The Governor was a television epic that examined the life of Governor George Grey in six thematic parts. Grey's "Good Governor" persona was undercut with laudanum, lechery and land confiscation. NZ TV's first (and only) historical blockbuster was hugely controversial, provoking a parliamentary inquiry and "test match sized" audiences. It won a 1978 Feltex Award for Best Drama. Auckland Star reviewer Barry Shaw trumpeted: "It has made Māori matter. If Pākehā now have a better understanding of the Māori point of view [...] it stems from The Governor.
Seven stand-alone contemporary dramas, collected together under one umbrella. The stories in this television series showcase a fresh wave of 1980s independent filmmakers. They cross the gamut from gritty kitchen sink dramas and oddball tales of Kiwi heroes, to Jewel's Darl, an acclaimed romance staring future transsexual MP Georgina Beyer. Five of the About Face directors went on to make feature films; 23-year-old Jennifer Ward-Lealand's performance in Danny and Raewyn won a GOFTA award.
Rachel Lang and Gavin Strawhan created Go Girls out of a desire for an upbeat show about "people who liked each other". Audiences liked the characters too: the show ran five seasons, after introducing us to a group of 20-something friends, each aiming to make a major life-change in the next year. Over five series various romantic adventures ensued, and the core cast of Anna Hutchison, Alix Bushnell, Bronwyn Turei, Jay Ryan and Matt Whelan were joined by others — before finally departing altogether, with one final season revolving around a new cast of wanna bes.
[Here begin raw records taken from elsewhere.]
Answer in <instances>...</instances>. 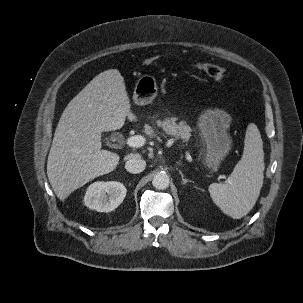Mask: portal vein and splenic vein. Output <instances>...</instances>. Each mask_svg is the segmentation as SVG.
<instances>
[{"mask_svg": "<svg viewBox=\"0 0 303 303\" xmlns=\"http://www.w3.org/2000/svg\"><path fill=\"white\" fill-rule=\"evenodd\" d=\"M129 147H141L145 144V139L140 135L131 136L126 140Z\"/></svg>", "mask_w": 303, "mask_h": 303, "instance_id": "1", "label": "portal vein and splenic vein"}]
</instances>
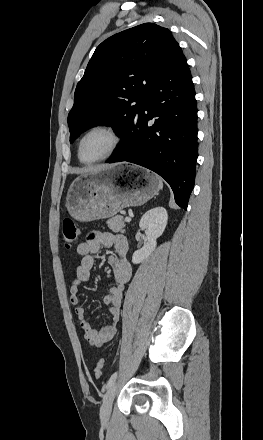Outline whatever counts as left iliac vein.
Segmentation results:
<instances>
[{
  "mask_svg": "<svg viewBox=\"0 0 263 440\" xmlns=\"http://www.w3.org/2000/svg\"><path fill=\"white\" fill-rule=\"evenodd\" d=\"M118 383L114 382L108 389L106 395L103 399V404L100 409V417L103 422H106L109 420L111 416L112 411V403L114 400V397L116 395Z\"/></svg>",
  "mask_w": 263,
  "mask_h": 440,
  "instance_id": "left-iliac-vein-1",
  "label": "left iliac vein"
}]
</instances>
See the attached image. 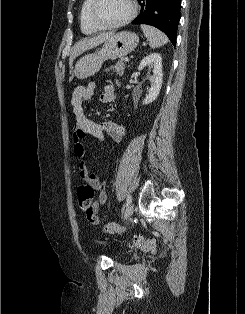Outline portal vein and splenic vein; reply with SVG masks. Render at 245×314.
Returning <instances> with one entry per match:
<instances>
[{
  "label": "portal vein and splenic vein",
  "mask_w": 245,
  "mask_h": 314,
  "mask_svg": "<svg viewBox=\"0 0 245 314\" xmlns=\"http://www.w3.org/2000/svg\"><path fill=\"white\" fill-rule=\"evenodd\" d=\"M124 60H125V62H128V61H129V58H128V57H126Z\"/></svg>",
  "instance_id": "obj_1"
}]
</instances>
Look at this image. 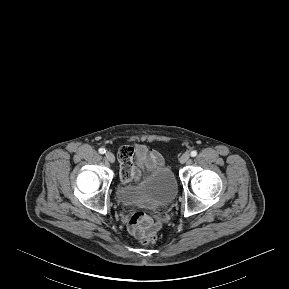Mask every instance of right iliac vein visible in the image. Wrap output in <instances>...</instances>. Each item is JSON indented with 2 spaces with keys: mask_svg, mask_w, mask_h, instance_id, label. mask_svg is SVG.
<instances>
[{
  "mask_svg": "<svg viewBox=\"0 0 289 289\" xmlns=\"http://www.w3.org/2000/svg\"><path fill=\"white\" fill-rule=\"evenodd\" d=\"M105 156H106V159H107L109 162L114 163V161H115V156L113 155V153H111V152L108 151Z\"/></svg>",
  "mask_w": 289,
  "mask_h": 289,
  "instance_id": "63e3f726",
  "label": "right iliac vein"
}]
</instances>
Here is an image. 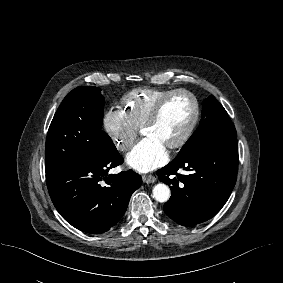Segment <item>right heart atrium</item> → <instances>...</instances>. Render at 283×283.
<instances>
[{"instance_id": "right-heart-atrium-1", "label": "right heart atrium", "mask_w": 283, "mask_h": 283, "mask_svg": "<svg viewBox=\"0 0 283 283\" xmlns=\"http://www.w3.org/2000/svg\"><path fill=\"white\" fill-rule=\"evenodd\" d=\"M103 126L117 149L129 151L138 136L139 129L130 121L123 110L111 108L103 116Z\"/></svg>"}]
</instances>
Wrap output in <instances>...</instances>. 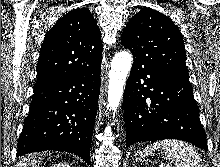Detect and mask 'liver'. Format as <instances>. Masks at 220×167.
Instances as JSON below:
<instances>
[{
    "mask_svg": "<svg viewBox=\"0 0 220 167\" xmlns=\"http://www.w3.org/2000/svg\"><path fill=\"white\" fill-rule=\"evenodd\" d=\"M42 158V154H29L19 160L17 167H39Z\"/></svg>",
    "mask_w": 220,
    "mask_h": 167,
    "instance_id": "liver-1",
    "label": "liver"
}]
</instances>
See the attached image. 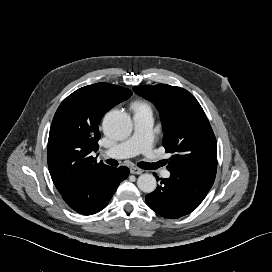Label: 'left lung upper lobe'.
<instances>
[{"instance_id": "5c2ea615", "label": "left lung upper lobe", "mask_w": 272, "mask_h": 272, "mask_svg": "<svg viewBox=\"0 0 272 272\" xmlns=\"http://www.w3.org/2000/svg\"><path fill=\"white\" fill-rule=\"evenodd\" d=\"M157 107L164 130L163 146L171 152L169 171L216 175L217 143L205 112L187 90L158 84L133 87Z\"/></svg>"}]
</instances>
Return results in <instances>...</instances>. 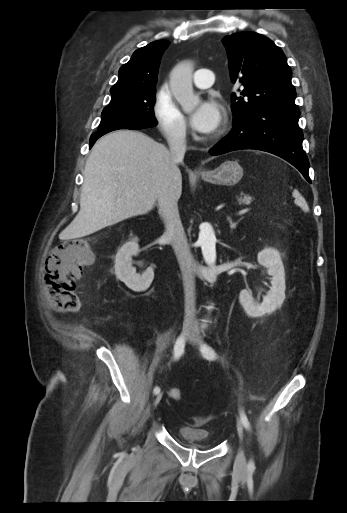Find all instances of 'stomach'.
Returning a JSON list of instances; mask_svg holds the SVG:
<instances>
[{"mask_svg": "<svg viewBox=\"0 0 347 513\" xmlns=\"http://www.w3.org/2000/svg\"><path fill=\"white\" fill-rule=\"evenodd\" d=\"M243 176V168L236 160H227L215 170L202 175V179L212 184L233 186Z\"/></svg>", "mask_w": 347, "mask_h": 513, "instance_id": "obj_1", "label": "stomach"}]
</instances>
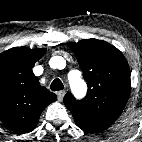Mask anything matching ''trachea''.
I'll return each instance as SVG.
<instances>
[{"label":"trachea","mask_w":142,"mask_h":142,"mask_svg":"<svg viewBox=\"0 0 142 142\" xmlns=\"http://www.w3.org/2000/svg\"><path fill=\"white\" fill-rule=\"evenodd\" d=\"M63 88L64 85L60 79H54L53 82L51 83V90L53 91H59L62 90Z\"/></svg>","instance_id":"trachea-1"}]
</instances>
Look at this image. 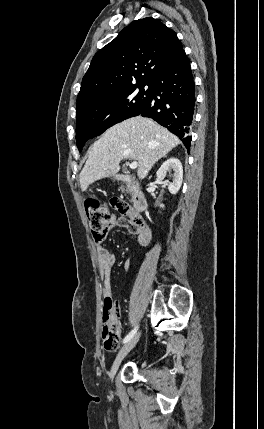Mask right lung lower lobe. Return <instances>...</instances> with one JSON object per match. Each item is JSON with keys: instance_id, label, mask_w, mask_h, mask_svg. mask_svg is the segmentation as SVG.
I'll return each instance as SVG.
<instances>
[{"instance_id": "right-lung-lower-lobe-1", "label": "right lung lower lobe", "mask_w": 264, "mask_h": 429, "mask_svg": "<svg viewBox=\"0 0 264 429\" xmlns=\"http://www.w3.org/2000/svg\"><path fill=\"white\" fill-rule=\"evenodd\" d=\"M151 87L152 96L138 115L152 118L166 127L189 150L195 84L190 62L184 51L153 80Z\"/></svg>"}]
</instances>
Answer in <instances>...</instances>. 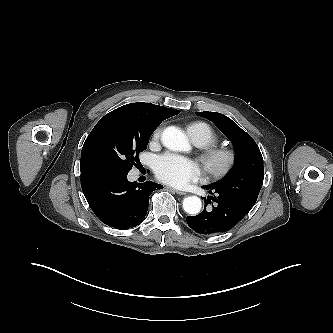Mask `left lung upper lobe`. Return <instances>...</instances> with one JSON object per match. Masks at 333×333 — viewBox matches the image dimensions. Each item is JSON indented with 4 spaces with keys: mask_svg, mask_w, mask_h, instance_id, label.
<instances>
[{
    "mask_svg": "<svg viewBox=\"0 0 333 333\" xmlns=\"http://www.w3.org/2000/svg\"><path fill=\"white\" fill-rule=\"evenodd\" d=\"M207 118L230 139L237 151V166L209 186L256 202L264 179L263 158L254 139L230 118L216 112H196Z\"/></svg>",
    "mask_w": 333,
    "mask_h": 333,
    "instance_id": "5c2ea615",
    "label": "left lung upper lobe"
}]
</instances>
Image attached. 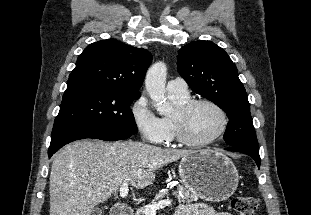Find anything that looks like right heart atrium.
<instances>
[{
  "label": "right heart atrium",
  "instance_id": "d8ad5b80",
  "mask_svg": "<svg viewBox=\"0 0 311 215\" xmlns=\"http://www.w3.org/2000/svg\"><path fill=\"white\" fill-rule=\"evenodd\" d=\"M132 120L144 139L154 144L169 140L170 132L163 118L152 110L147 97L140 94L130 107Z\"/></svg>",
  "mask_w": 311,
  "mask_h": 215
}]
</instances>
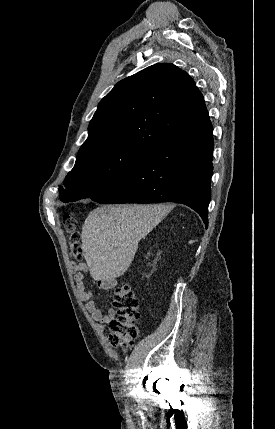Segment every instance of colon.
Masks as SVG:
<instances>
[{"mask_svg": "<svg viewBox=\"0 0 275 429\" xmlns=\"http://www.w3.org/2000/svg\"><path fill=\"white\" fill-rule=\"evenodd\" d=\"M62 219L70 237V255L72 259L79 261L82 257V248L75 232V220L69 213H64ZM113 306L117 311V317L110 323L109 340L113 346L127 350L131 347L133 339L138 336L136 321L139 318V302L128 284H122L115 289Z\"/></svg>", "mask_w": 275, "mask_h": 429, "instance_id": "colon-1", "label": "colon"}]
</instances>
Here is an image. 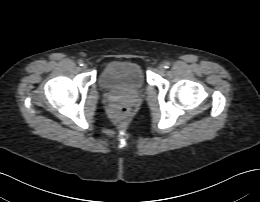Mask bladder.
Masks as SVG:
<instances>
[{
    "label": "bladder",
    "instance_id": "obj_1",
    "mask_svg": "<svg viewBox=\"0 0 260 202\" xmlns=\"http://www.w3.org/2000/svg\"><path fill=\"white\" fill-rule=\"evenodd\" d=\"M98 84L105 90L139 93L146 87V78L141 66L131 61H115L100 72Z\"/></svg>",
    "mask_w": 260,
    "mask_h": 202
}]
</instances>
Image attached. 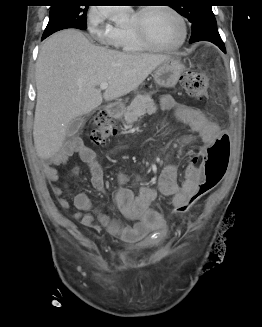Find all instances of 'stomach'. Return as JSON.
Returning a JSON list of instances; mask_svg holds the SVG:
<instances>
[{"label":"stomach","instance_id":"1","mask_svg":"<svg viewBox=\"0 0 262 327\" xmlns=\"http://www.w3.org/2000/svg\"><path fill=\"white\" fill-rule=\"evenodd\" d=\"M184 70L185 66L179 59L171 58L156 68L154 80L161 87L172 88L177 84Z\"/></svg>","mask_w":262,"mask_h":327}]
</instances>
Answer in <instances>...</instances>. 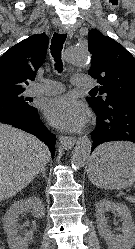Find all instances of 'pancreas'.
<instances>
[{"label":"pancreas","mask_w":135,"mask_h":249,"mask_svg":"<svg viewBox=\"0 0 135 249\" xmlns=\"http://www.w3.org/2000/svg\"><path fill=\"white\" fill-rule=\"evenodd\" d=\"M129 201H131V202H135V199L129 198Z\"/></svg>","instance_id":"cf45deb5"}]
</instances>
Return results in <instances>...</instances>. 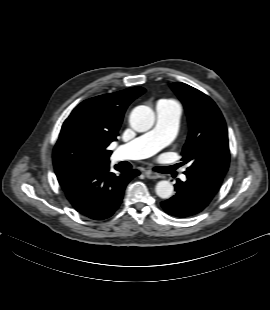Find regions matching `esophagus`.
<instances>
[{"label": "esophagus", "mask_w": 270, "mask_h": 310, "mask_svg": "<svg viewBox=\"0 0 270 310\" xmlns=\"http://www.w3.org/2000/svg\"><path fill=\"white\" fill-rule=\"evenodd\" d=\"M145 176L148 179H158L160 178V175L158 173L152 172V171H146L145 172Z\"/></svg>", "instance_id": "34e87169"}]
</instances>
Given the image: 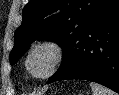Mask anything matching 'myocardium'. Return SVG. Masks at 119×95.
I'll list each match as a JSON object with an SVG mask.
<instances>
[{"label": "myocardium", "mask_w": 119, "mask_h": 95, "mask_svg": "<svg viewBox=\"0 0 119 95\" xmlns=\"http://www.w3.org/2000/svg\"><path fill=\"white\" fill-rule=\"evenodd\" d=\"M50 49L53 52V60L52 63L49 67V69L43 73V74H34L30 68H29V60L33 53L39 49ZM65 47L63 44H61L59 41L54 40V39H43L40 40L36 43H34L28 50L25 60H24V65L25 69L28 72L30 76L36 79H47L50 78L52 75L55 74V72L58 70V68L61 66L62 62L64 61L65 58Z\"/></svg>", "instance_id": "f54148a6"}]
</instances>
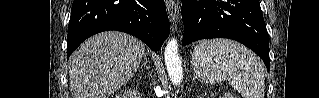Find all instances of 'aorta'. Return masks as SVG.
Listing matches in <instances>:
<instances>
[{
  "mask_svg": "<svg viewBox=\"0 0 319 98\" xmlns=\"http://www.w3.org/2000/svg\"><path fill=\"white\" fill-rule=\"evenodd\" d=\"M165 65L171 82L174 85L180 84L183 78L181 60L178 56V43L175 38L169 40L164 52Z\"/></svg>",
  "mask_w": 319,
  "mask_h": 98,
  "instance_id": "aorta-1",
  "label": "aorta"
}]
</instances>
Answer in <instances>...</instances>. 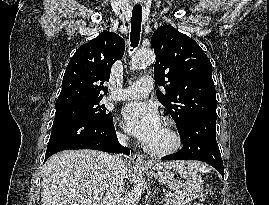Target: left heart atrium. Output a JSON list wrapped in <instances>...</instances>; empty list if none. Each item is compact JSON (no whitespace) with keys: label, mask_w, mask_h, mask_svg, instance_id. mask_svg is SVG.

This classic kids’ adventure tale follows a 13-year-old boy on a quest to find his father, missing amidst the 1860s Otago gold rush. When it launched in September 1976, the 13 part series was the most expensive local TV drama yet made. Under the reins of director Tom Parkinson, the series brandished unprecedented production values, and panned the Central Otago vistas for all their worth. Its huge local popularity was matched abroad (BBC screened it multiple times); it showed that NZ-made kids’ drama could be exported, and helped establish the new second television channel.